A Critical Category Error
The study also treats all fluoride exposure as equivalent—but it isn’t.
Participants categorized as “exposed from birth” often lived in areas with naturally occurring fluoride in well water, not water treated with fluoridation chemicals used in modern systems.
These are chemically distinct substances with potentially different biological effects. Combining them into a single “exposure” category undermines the validity of the comparison from the start.
Timing Matters—and It’s Off
Another major flaw: the study measures “confounding variables” after years of supposed fluoride exposure have already occurred.
But if you’re trying to isolate cause and effect, your baseline measurements need to come before the exposure—not in the middle of it. Otherwise, you risk adjusting away the very effects you’re trying to detect.
A Study from a Different Era
There’s also a fundamental mismatch between the study population (high school graduates from 1957) and today’s reality.
Participants were born in the early 1940s—before widespread fluoridation standards, fluoride toothpaste, and modern dietary fluoride exposure.
Today’s children are exposed to fluoride from multiple sources simultaneously, creating a total exposure profile that simply didn’t exist in mid-20th century Wisconsin.
Using this cohort to answer today’s policy questions is like using 1950s air pollution data to evaluate modern emissions standards. It doesn’t work.
What About the Broader Evidence?
This study stands in contrast to more recent analyses, including:
- A 2024 review by the National Toxicology Program, which found moderate evidence linking fluoride exposure to lower IQ in children
- A 2025 meta-analysis in JAMA Pediatrics reporting similar concerns
These analyses rely more heavily on individual-level exposure data—the kind missing from the PNAS paper.
Policy Framing Raises Concerns
The study explicitly positions itself as a response to recent policy decisions to roll back fluoridation in some states.

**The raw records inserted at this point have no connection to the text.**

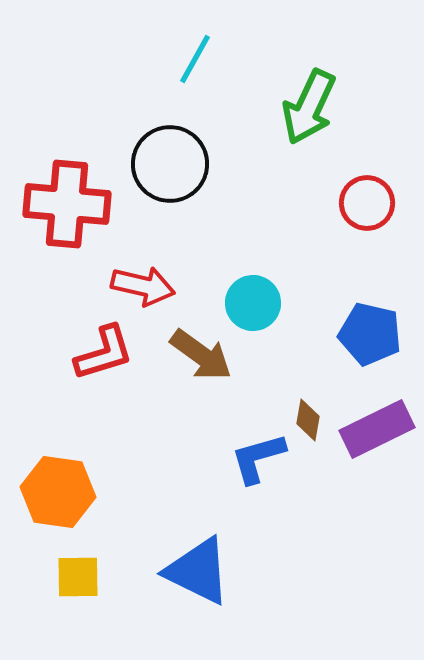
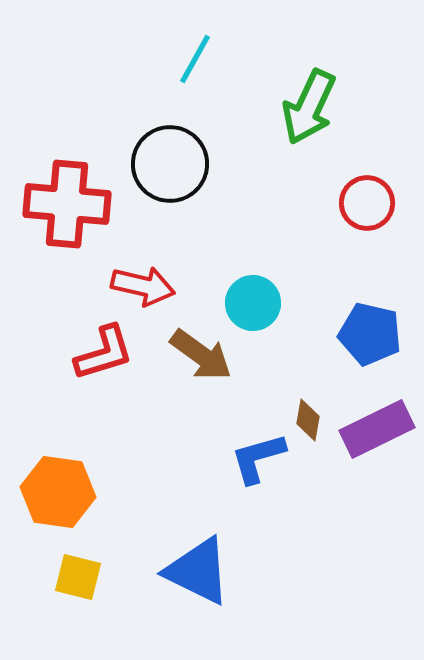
yellow square: rotated 15 degrees clockwise
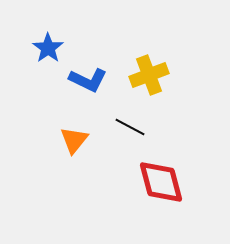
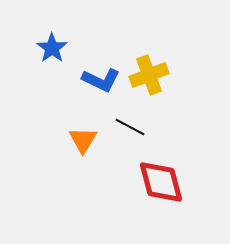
blue star: moved 4 px right
blue L-shape: moved 13 px right
orange triangle: moved 9 px right; rotated 8 degrees counterclockwise
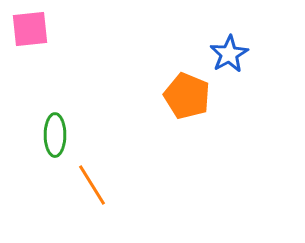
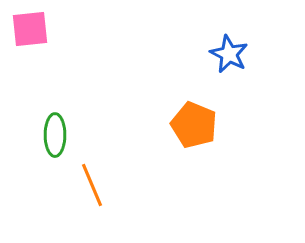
blue star: rotated 15 degrees counterclockwise
orange pentagon: moved 7 px right, 29 px down
orange line: rotated 9 degrees clockwise
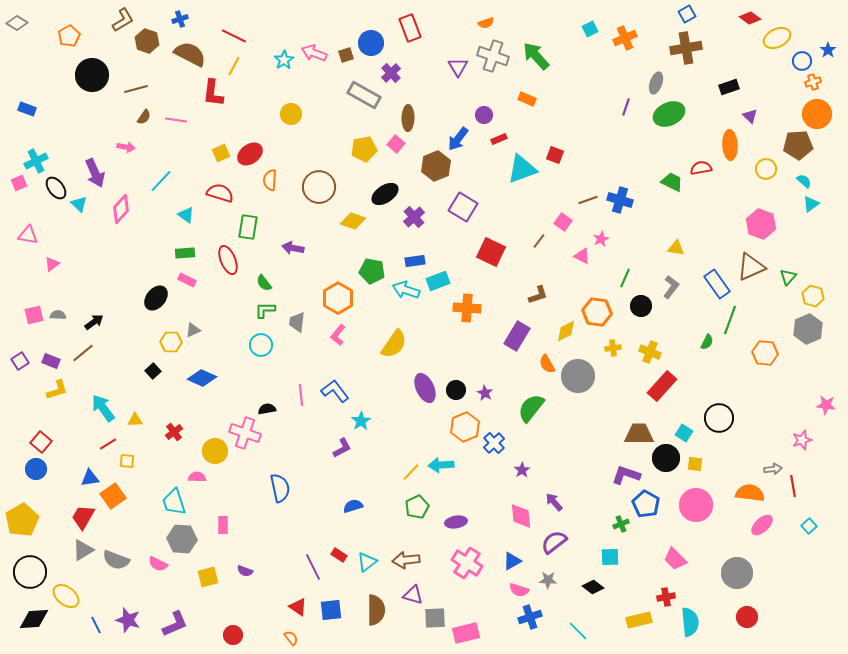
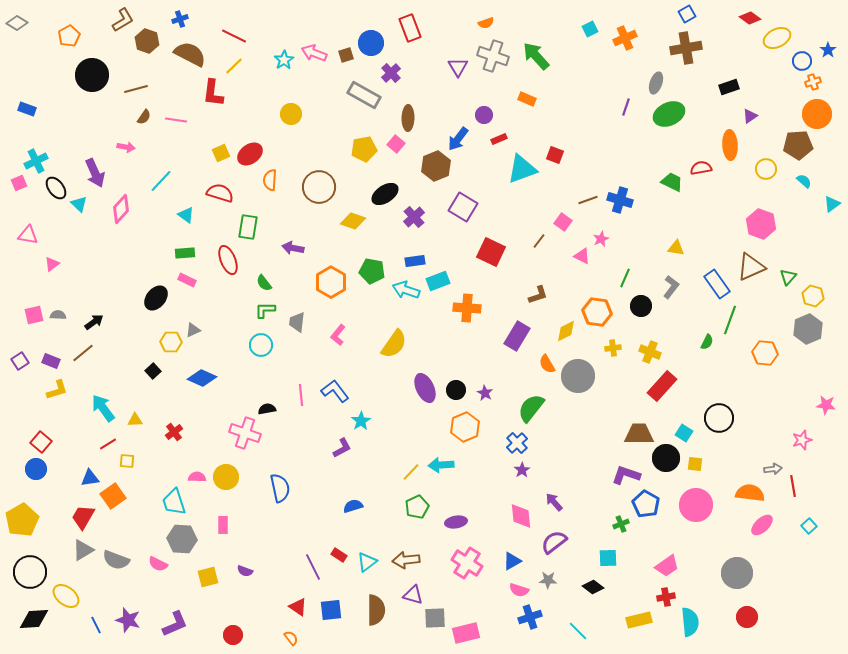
yellow line at (234, 66): rotated 18 degrees clockwise
purple triangle at (750, 116): rotated 42 degrees clockwise
cyan triangle at (811, 204): moved 21 px right
orange hexagon at (338, 298): moved 7 px left, 16 px up
blue cross at (494, 443): moved 23 px right
yellow circle at (215, 451): moved 11 px right, 26 px down
cyan square at (610, 557): moved 2 px left, 1 px down
pink trapezoid at (675, 559): moved 8 px left, 7 px down; rotated 80 degrees counterclockwise
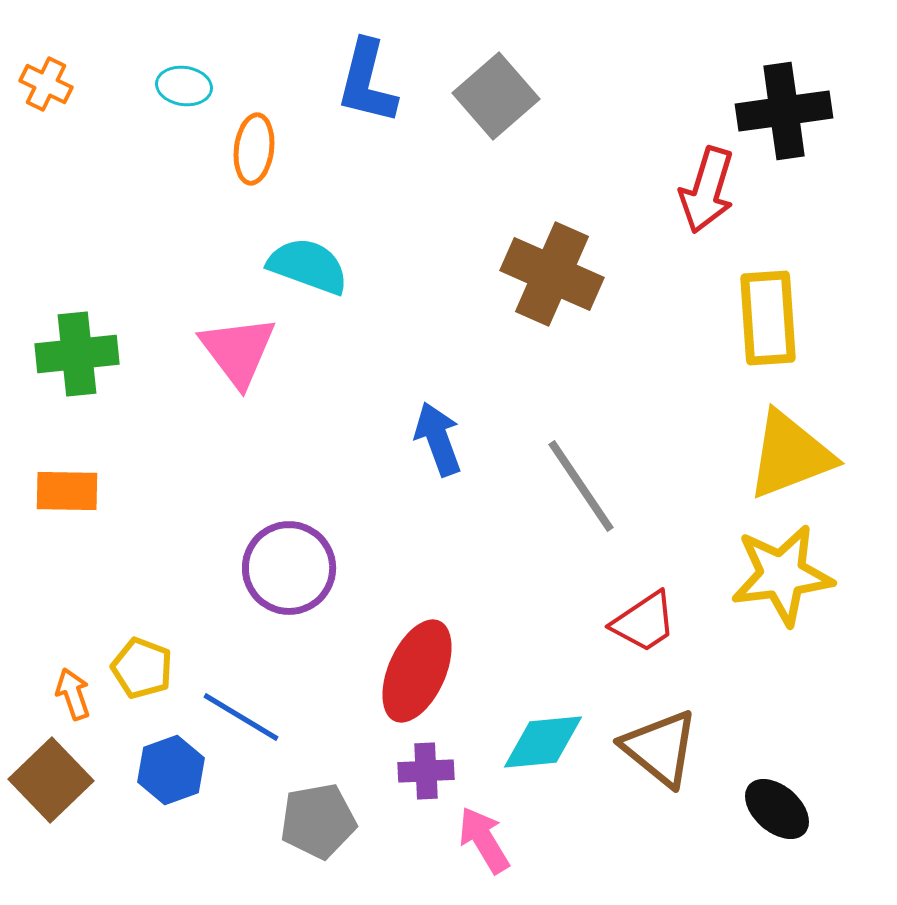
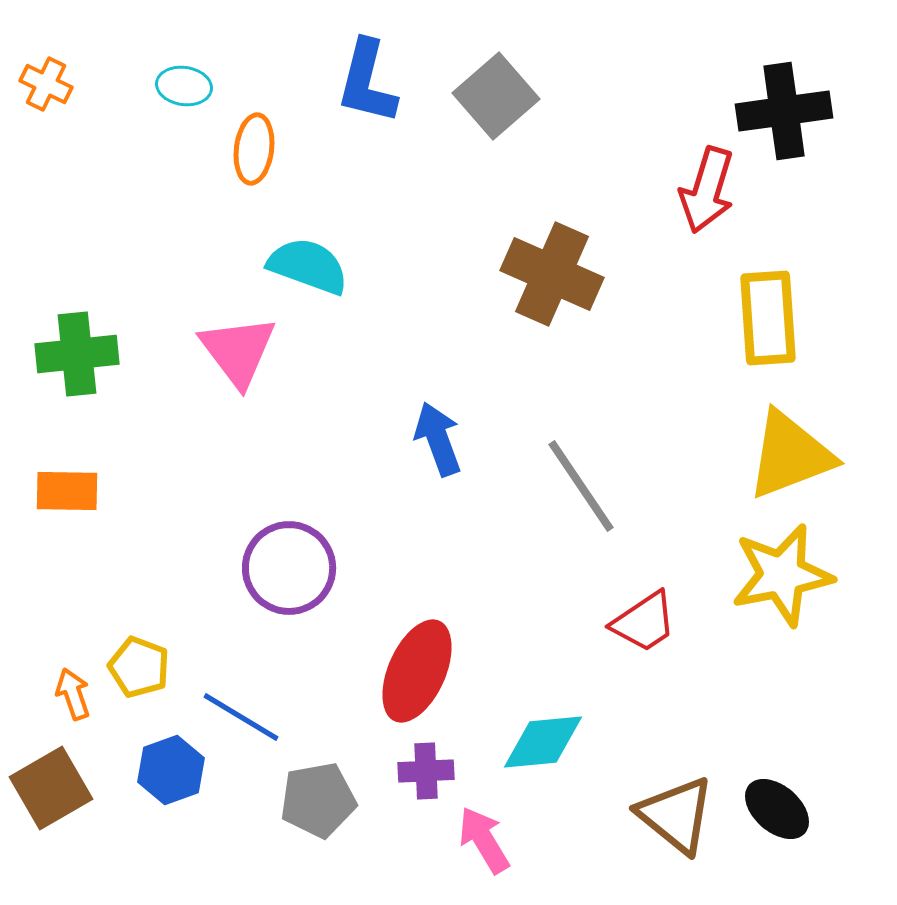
yellow star: rotated 4 degrees counterclockwise
yellow pentagon: moved 3 px left, 1 px up
brown triangle: moved 16 px right, 67 px down
brown square: moved 8 px down; rotated 14 degrees clockwise
gray pentagon: moved 21 px up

That doesn’t automatically invalidate the research—but it does raise an important question: Was the study designed to investigate a question—or to defend a position?
The rapid publication timeline and methodological problems—each tending toward a null result—suggest the latter.
Why This Matters
Public health decisions affect millions of people—especially children. They should be grounded in the best possible science, not studies with built-in blind spots.
Let’s not forget: in a 2024 ruling, a federal court determined that fluoride levels in U.S. drinking water present an unreasonable risk to public health. The court found compelling evidence from human studies, including a review of over 70 epidemiological studies, which confirm that even lower levels of fluoride can have detrimental effects on children’s cognitive development.
One flawed study to the contrary doesn’t change this.
Science isn’t a fixed set of conclusions—it’s a process. The strength of the scientific method lies in its willingness to be challenged: to revisit assumptions, refine methods, and update conclusions when new data emerge. That means questioning isn’t a threat to science—it’s the engine that drives it forward.
On complex public health questions like fluoride exposure, where evidence is developing and stakes are high, that principle matters even more. Conflicting findings shouldn’t be dismissed or spun into certainty; they should prompt better research, more precise measurement, and a deeper look at what we may be missing.
If science is doing its job, the conversation doesn’t end with a single study—or even a consensus moment. It continues, evolves, and corrects itself over time. And public policy should remain open to that same process: grounded in evidence, but always ready to adapt as our understanding grows.